BERKLEY, Mass. (WPRI) — Aiden Wu loves to roller skate.

“It’s calming,” Wu said. “I like having a sport where I can just be myself.”

So much so, in fact, that the fourth grader at Berkley Community School hopes to one day become a world champion.

It all started when he was invited to a birthday party nearly three years ago.

“I was actually pretty good at it,” Wu recalled. “I went up to my aunt and told her, ‘I was born for this.'”

“I knew I wanted to do this for awhile,” he added.

Even though Wu hasn’t been roller-skating for long, he’s already racked up his fair share of national and regional medals.

Wu said roller-skating isn’t easy, adding that it took him quite some time to master it.

“It’s difficult when you’re starting out,” he explained. “But once you get more advanced, going forwards and backwards gets easier.”

Despite the skill needed, the International Olympic Committee recently decided that roller-skating is not an Olympic sport.

But Wu disagrees.

“I think this should be an Olympic sport,” he said. “It’s basically ice skating and ice skating is an Olympic sport. Roller-skating is essentially ice skating with heavier skates on.”

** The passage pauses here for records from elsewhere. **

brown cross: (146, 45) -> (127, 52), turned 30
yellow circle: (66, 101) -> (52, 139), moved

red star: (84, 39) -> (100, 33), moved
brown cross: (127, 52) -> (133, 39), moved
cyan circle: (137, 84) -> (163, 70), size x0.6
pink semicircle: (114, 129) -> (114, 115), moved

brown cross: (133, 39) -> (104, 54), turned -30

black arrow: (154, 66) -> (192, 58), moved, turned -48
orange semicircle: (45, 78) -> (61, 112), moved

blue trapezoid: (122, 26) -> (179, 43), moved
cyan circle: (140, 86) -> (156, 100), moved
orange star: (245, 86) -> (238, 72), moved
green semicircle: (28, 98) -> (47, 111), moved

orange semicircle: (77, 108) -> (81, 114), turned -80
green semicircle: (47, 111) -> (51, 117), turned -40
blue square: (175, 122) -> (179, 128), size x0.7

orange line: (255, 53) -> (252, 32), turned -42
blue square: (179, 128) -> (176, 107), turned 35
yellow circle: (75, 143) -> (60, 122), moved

When asked how much roller skates weigh, Wu said about 5 pounds.

“Ice skates only support one metal blade on the bottom,” he explained. “Roller skates have a metal plate and the wheels.”

Roller-skating isn’t just for kids. Wu’s coach, five-time world and seven-time national roller-skating champion Scott Cohen, first learned to skate 50 years ago.

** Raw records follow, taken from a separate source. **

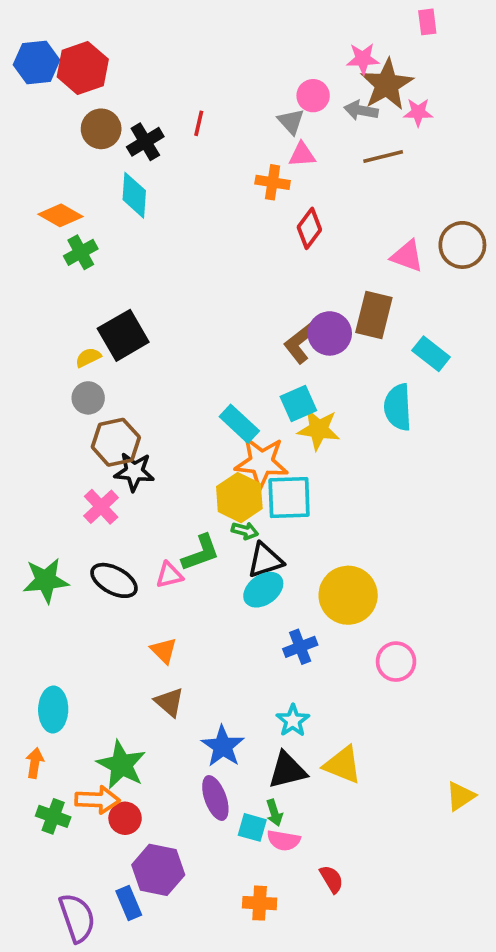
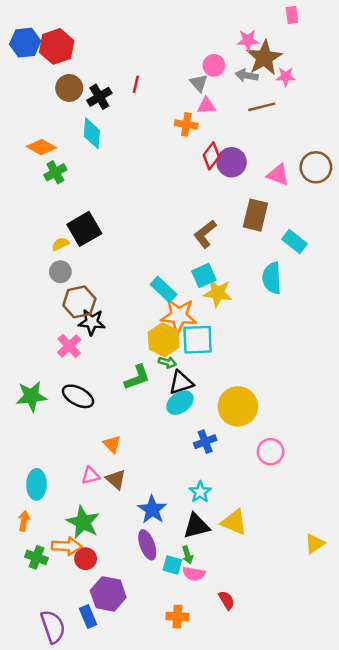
purple circle: (330, 333) -> (232, 162), moved
pink triangle: (169, 575) -> (91, 476), moved

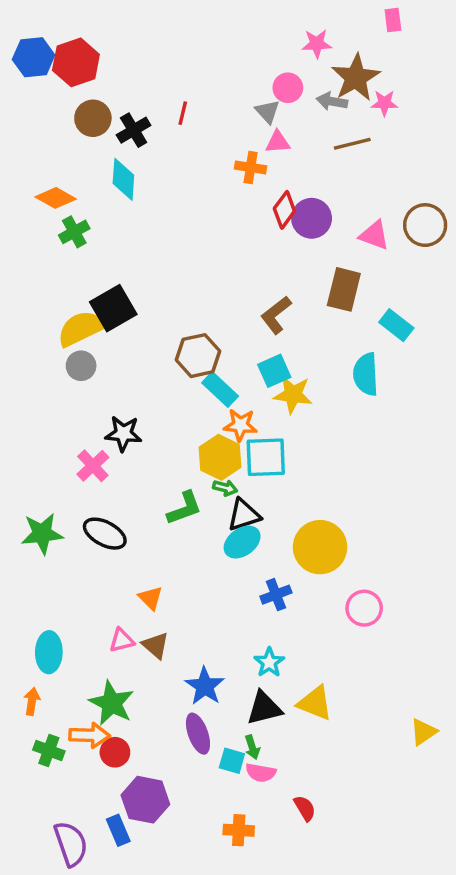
pink star: (248, 40) -> (317, 44), moved
yellow semicircle: (60, 244) -> (81, 328), size x2.0
brown hexagon: (79, 302) -> (198, 356), moved
orange star: (179, 316) -> (240, 425), size x0.7

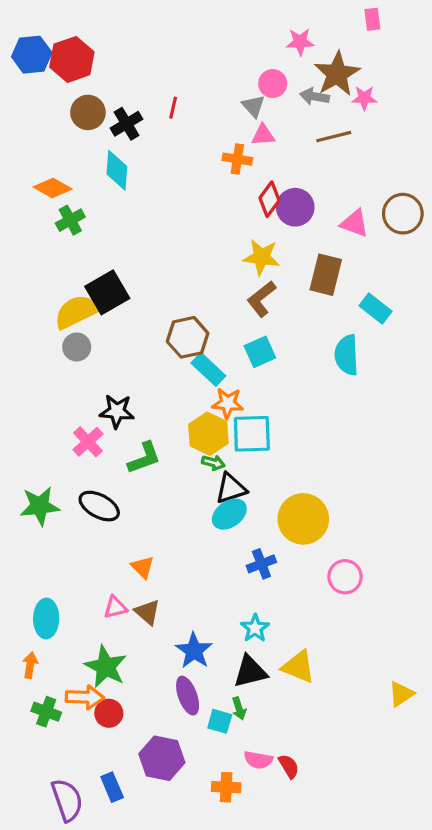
yellow star: (293, 395) -> (261, 257), moved
green L-shape: (184, 508) -> (144, 458), moved
pink semicircle: (261, 773) -> (258, 760), moved
purple hexagon: (145, 800) -> (162, 758), moved

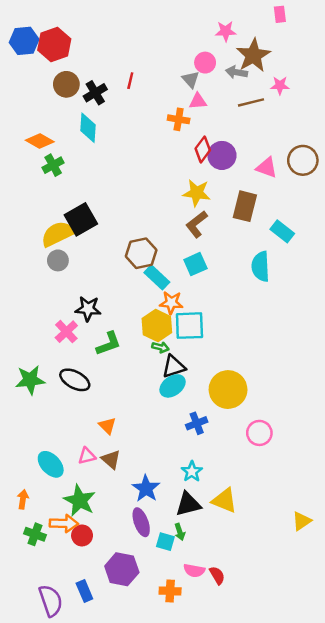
pink star: (364, 98) -> (280, 86), moved
cyan ellipse: (46, 618) -> (51, 464), moved, turned -44

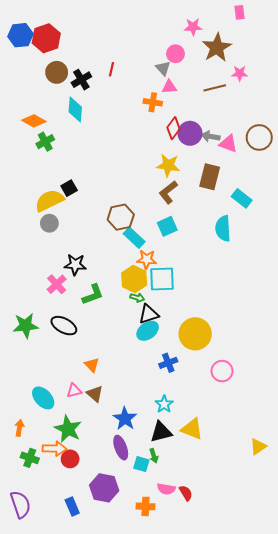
gray arrow: (236, 72) -> (211, 136), moved
black square: (81, 219) -> (69, 188), size x0.6
purple semicircle: (51, 601) -> (20, 504), moved

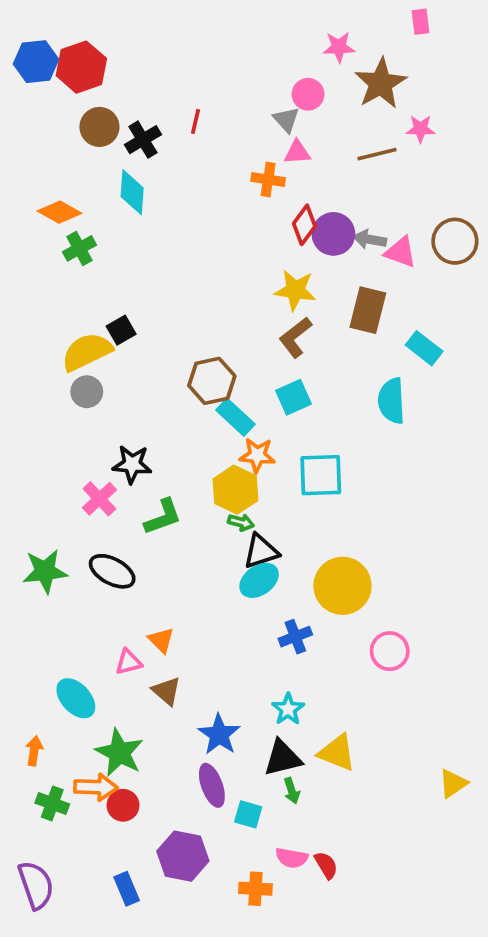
cyan square: (162, 279) -> (321, 475), moved
pink triangle: (74, 391) -> (128, 662), moved
green arrow: (154, 456) -> (292, 791), moved

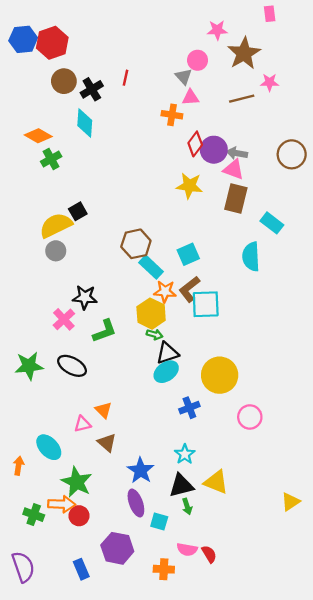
pink triangle: (401, 252) -> (234, 169), moved
brown L-shape: (295, 337) -> (189, 289), moved
orange arrow: (34, 751) -> (19, 466), moved

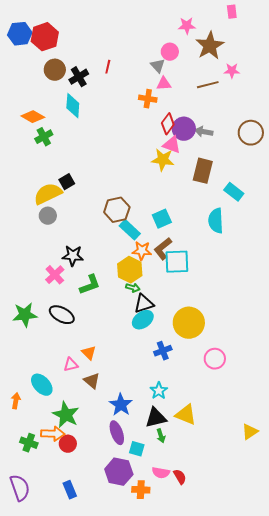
pink triangle: (234, 169) -> (172, 145), moved
purple hexagon: (117, 548) -> (119, 472), moved

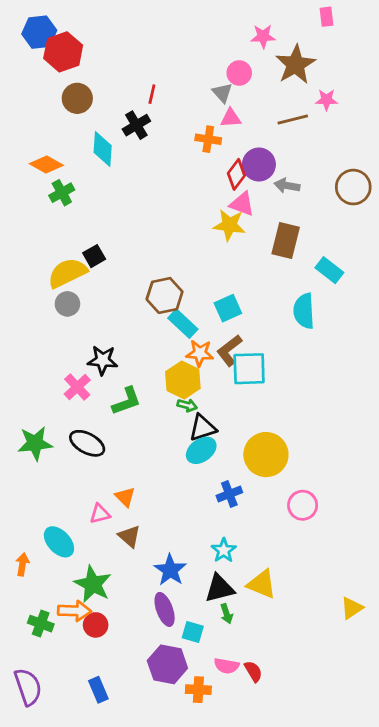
blue hexagon: (20, 34) -> (39, 32), moved
black cross: (79, 77) -> (136, 125), moved
purple circle: (184, 129) -> (259, 165), moved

“My mom brought me to a rink one day and, as she explains it, once the skates were on my feet I took to it like a duck to water,” Cohen said. “I never looked back.”

Cohen described the sport as a “life-shaping” experience.

“You can be really be yourself and you can find someone else who is a little bit like yourself,” Cohen explained. “It’s a great place to fit in with a wide variety of characters.”

“I always say that everything I have in my life, all of the good, is because of roller-skating,” he continued. “All of those years of practice I put in and all of the traveling I did … it is what made me who I am today for sure.”

When asked what he would tell those who believe the sport “died” a long time ago, Cohen’s message was simple.

“Roller-skating is never going to die,” he said. “It’s always going to be around. I think I’d say, ‘Well, let’s put a pair of skates on and see how you like it’ … I’ll convince you it’s not dead.”

Wu will be competing in the USA Roller Sports National Championship next month. His goal is to be outdo Cohen and become a six-time world champion.